### Exercise instructions:
An exact copy of every entry is needed, with no images.

Saved entries:
* * *

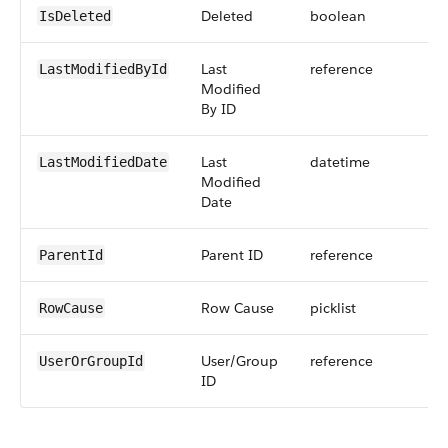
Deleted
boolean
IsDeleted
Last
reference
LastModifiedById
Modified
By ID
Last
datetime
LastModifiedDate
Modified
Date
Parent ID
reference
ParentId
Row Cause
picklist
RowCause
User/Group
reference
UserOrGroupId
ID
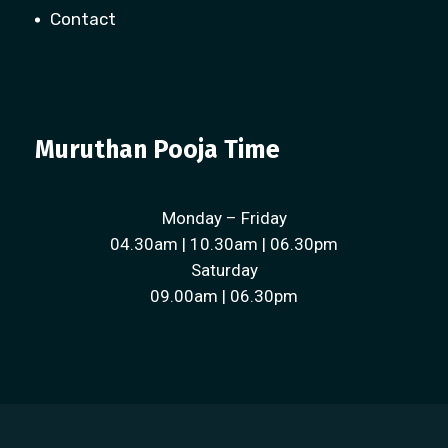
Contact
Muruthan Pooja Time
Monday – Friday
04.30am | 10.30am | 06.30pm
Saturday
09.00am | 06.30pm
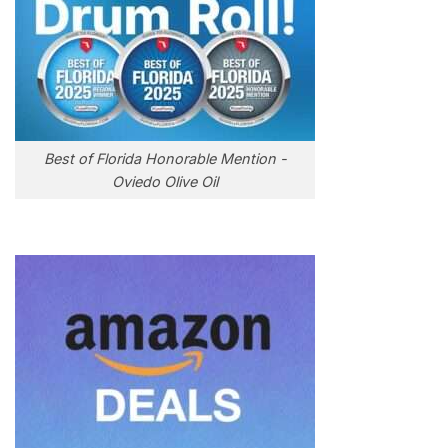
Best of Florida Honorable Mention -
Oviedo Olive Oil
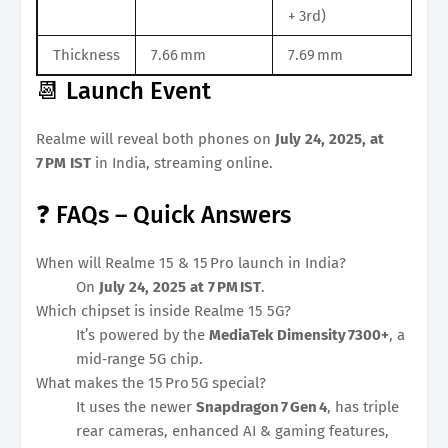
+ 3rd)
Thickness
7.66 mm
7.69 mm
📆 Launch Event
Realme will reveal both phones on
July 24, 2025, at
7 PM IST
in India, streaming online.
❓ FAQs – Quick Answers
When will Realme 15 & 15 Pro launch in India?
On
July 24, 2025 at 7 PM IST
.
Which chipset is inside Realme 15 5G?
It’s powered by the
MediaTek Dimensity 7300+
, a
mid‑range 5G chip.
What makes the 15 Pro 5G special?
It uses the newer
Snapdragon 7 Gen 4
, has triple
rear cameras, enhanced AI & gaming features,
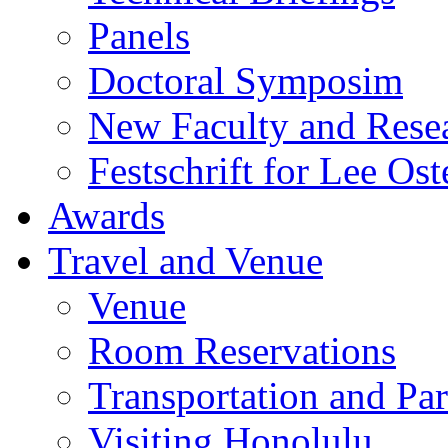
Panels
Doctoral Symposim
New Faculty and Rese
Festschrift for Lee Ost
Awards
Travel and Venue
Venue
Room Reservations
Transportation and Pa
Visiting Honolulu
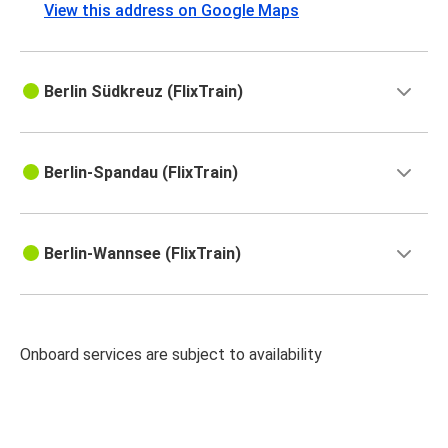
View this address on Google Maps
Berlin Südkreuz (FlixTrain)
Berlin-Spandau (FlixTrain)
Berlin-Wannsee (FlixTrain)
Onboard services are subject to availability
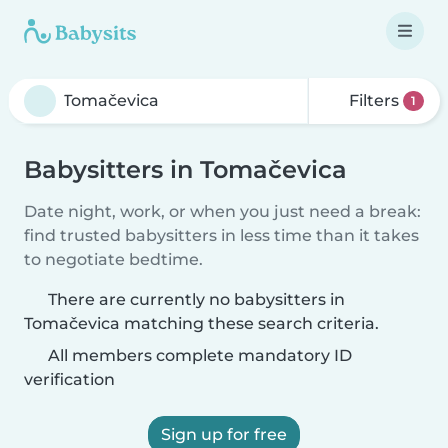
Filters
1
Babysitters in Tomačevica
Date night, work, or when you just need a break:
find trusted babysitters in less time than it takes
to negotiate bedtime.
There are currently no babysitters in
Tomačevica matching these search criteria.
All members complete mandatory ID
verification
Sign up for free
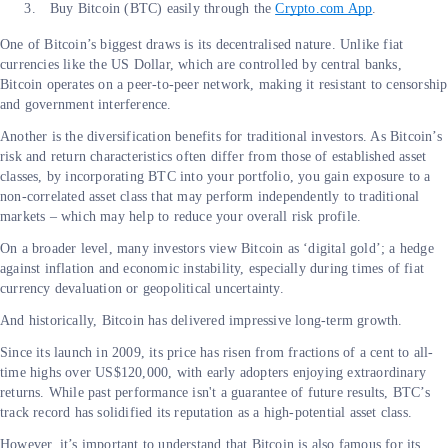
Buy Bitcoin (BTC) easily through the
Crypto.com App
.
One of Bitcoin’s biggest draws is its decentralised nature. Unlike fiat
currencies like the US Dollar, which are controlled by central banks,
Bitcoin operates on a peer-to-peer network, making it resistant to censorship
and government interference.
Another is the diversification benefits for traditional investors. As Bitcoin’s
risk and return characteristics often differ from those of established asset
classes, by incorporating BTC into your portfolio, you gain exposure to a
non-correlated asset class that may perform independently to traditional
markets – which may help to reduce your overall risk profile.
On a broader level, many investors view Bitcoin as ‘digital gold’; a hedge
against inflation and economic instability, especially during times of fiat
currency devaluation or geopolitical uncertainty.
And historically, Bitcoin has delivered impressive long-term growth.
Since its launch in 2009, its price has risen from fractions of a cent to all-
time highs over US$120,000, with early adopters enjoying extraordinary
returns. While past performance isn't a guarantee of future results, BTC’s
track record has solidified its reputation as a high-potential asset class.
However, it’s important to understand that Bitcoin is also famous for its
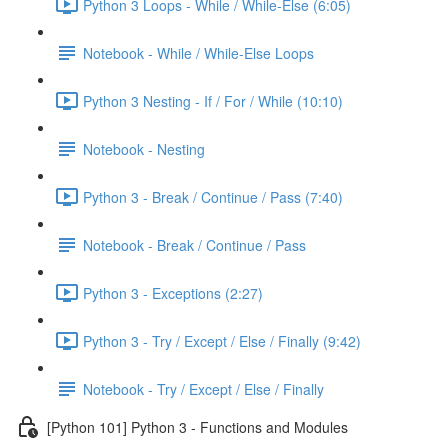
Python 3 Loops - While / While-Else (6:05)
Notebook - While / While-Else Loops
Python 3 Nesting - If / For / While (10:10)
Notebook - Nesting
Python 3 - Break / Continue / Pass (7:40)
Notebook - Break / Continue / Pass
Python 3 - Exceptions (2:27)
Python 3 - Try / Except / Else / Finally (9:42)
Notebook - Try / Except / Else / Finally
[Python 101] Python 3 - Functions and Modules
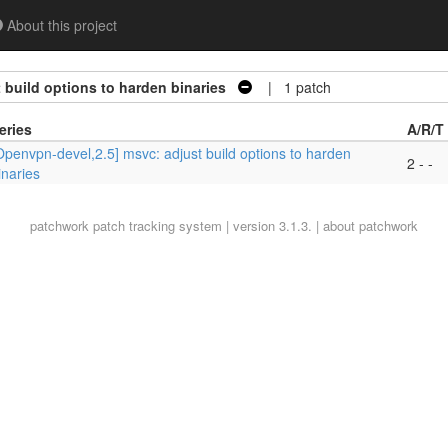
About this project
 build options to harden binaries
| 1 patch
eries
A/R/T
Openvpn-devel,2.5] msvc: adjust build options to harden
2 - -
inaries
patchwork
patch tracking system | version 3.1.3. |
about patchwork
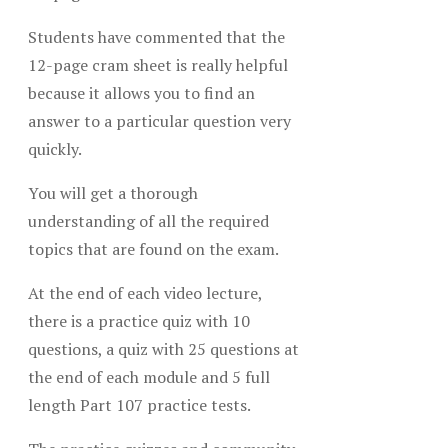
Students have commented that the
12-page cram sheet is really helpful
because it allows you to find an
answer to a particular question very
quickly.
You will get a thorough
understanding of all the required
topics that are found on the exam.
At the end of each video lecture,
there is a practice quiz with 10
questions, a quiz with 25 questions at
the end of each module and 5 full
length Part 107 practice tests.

* * *

### Result for this task:
Deleted
boolean
IsDeleted
Last
reference
LastModifiedById
Modified
By ID
Last
datetime
LastModifiedDate
Modified
Date
Parent ID
reference
ParentId
Row Cause
picklist
RowCause
User/Group
reference
UserOrGroupId
ID
Contact
Muruthan Pooja Time
Monday – Friday
04.30am | 10.30am | 06.30pm
Saturday
09.00am | 06.30pm
Best of Florida Honorable Mention -
Oviedo Olive Oil
+ 3rd)
Thickness
7.66 mm
7.69 mm
📆 Launch Event
Realme will reveal both phones on
July 24, 2025, at
7 PM IST
in India, streaming online.
❓ FAQs – Quick Answers
When will Realme 15 & 15 Pro launch in India?
On
July 24, 2025 at 7 PM IST
.
Which chipset is inside Realme 15 5G?
It’s powered by the
MediaTek Dimensity 7300+
, a
mid‑range 5G chip.
What makes the 15 Pro 5G special?
It uses the newer
Snapdragon 7 Gen 4
, has triple
rear cameras, enhanced AI & gaming features,
Panels
Doctoral Symposim
New Faculty and Rese
Festschrift for Lee Ost
Awards
Travel and Venue
Venue
Room Reservations
Transportation and Pa
Visiting Honolulu
View this address on Google Maps
Berlin Südkreuz (FlixTrain)
Berlin-Spandau (FlixTrain)
Berlin-Wannsee (FlixTrain)
Onboard services are subject to availability
Filters
1
Babysitters in Tomačevica
Date night, work, or when you just need a break:
find trusted babysitters in less time than it takes
to negotiate bedtime.
There are currently no babysitters in
Tomačevica matching these search criteria.
All members complete mandatory ID
verification
Sign up for free
Buy Bitcoin (BTC) easily through the
Crypto.com App
.
One of Bitcoin’s biggest draws is its decentralised nature. Unlike fiat
currencies like the US Dollar, which are controlled by central banks,
Bitcoin operates on a peer-to-peer network, making it resistant to censorship
and government interference.
Another is the diversification benefits for traditional investors. As Bitcoin’s
risk and return characteristics often differ from those of established asset
classes, by incorporating BTC into your portfolio, you gain exposure to a
non-correlated asset class that may perform independently to traditional
markets – which may help to reduce your overall risk profile.
On a broader level, many investors view Bitcoin as ‘digital gold’; a hedge
against inflation and economic instability, especially during times of fiat
currency devaluation or geopolitical uncertainty.
And historically, Bitcoin has delivered impressive long-term growth.
Since its launch in 2009, its price has risen from fractions of a cent to all-
time highs over US$120,000, with early adopters enjoying extraordinary
returns. While past performance isn't a guarantee of future results, BTC’s
track record has solidified its reputation as a high-potential asset class.
However, it’s important to understand that Bitcoin is also famous for its
Python 3 Loops - While / While-Else (6:05)
Notebook - While / While-Else Loops
Python 3 Nesting - If / For / While (10:10)
Notebook - Nesting
Python 3 - Break / Continue / Pass (7:40)
Notebook - Break / Continue / Pass
Python 3 - Exceptions (2:27)
Python 3 - Try / Except / Else / Finally (9:42)
Notebook - Try / Except / Else / Finally
[Python 101] Python 3 - Functions and Modules
About this project
 build options to harden binaries
| 1 patch
eries
A/R/T
Openvpn-devel,2.5] msvc: adjust build options to harden
2 - -
inaries
patchwork
patch tracking system | version 3.1.3. |
about patchwork
Students have commented that the
12-page cram sheet is really helpful
because it allows you to find an
answer to a particular question very
quickly.
You will get a thorough
understanding of all the required
topics that are found on the exam.
At the end of each video lecture,
there is a practice quiz with 10
questions, a quiz with 25 questions at
the end of each module and 5 full
length Part 107 practice tests.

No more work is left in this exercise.